■ Brief
Verbatim output of the lines below is required, with the images omitted.

┏━━

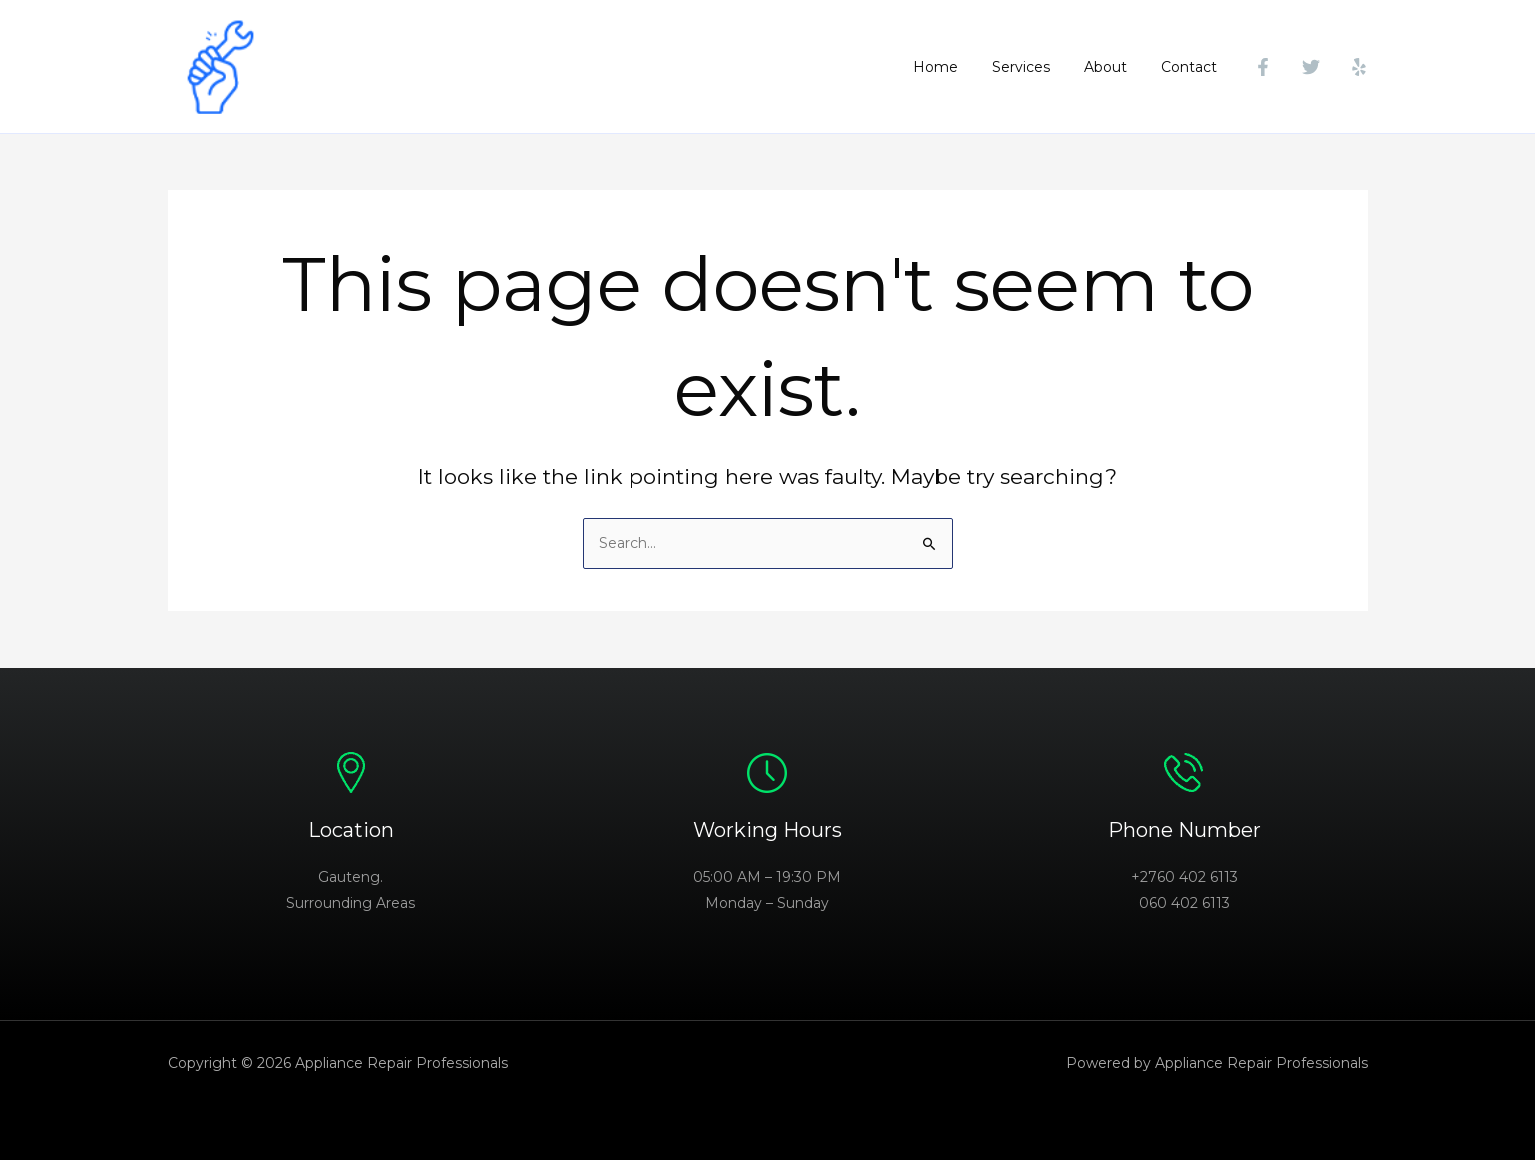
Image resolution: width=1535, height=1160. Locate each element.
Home (956, 67)
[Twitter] (1311, 67)
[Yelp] (1359, 67)
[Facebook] (1263, 67)
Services (1036, 67)
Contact (1192, 67)
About (1114, 67)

┗━━

■ Answer section
Image resolution: width=1535, height=1160. Locate each element.
Home (956, 67)
[Twitter] (1311, 67)
[Yelp] (1359, 67)
[Facebook] (1263, 67)
Services (1036, 67)
Contact (1192, 67)
About (1114, 67)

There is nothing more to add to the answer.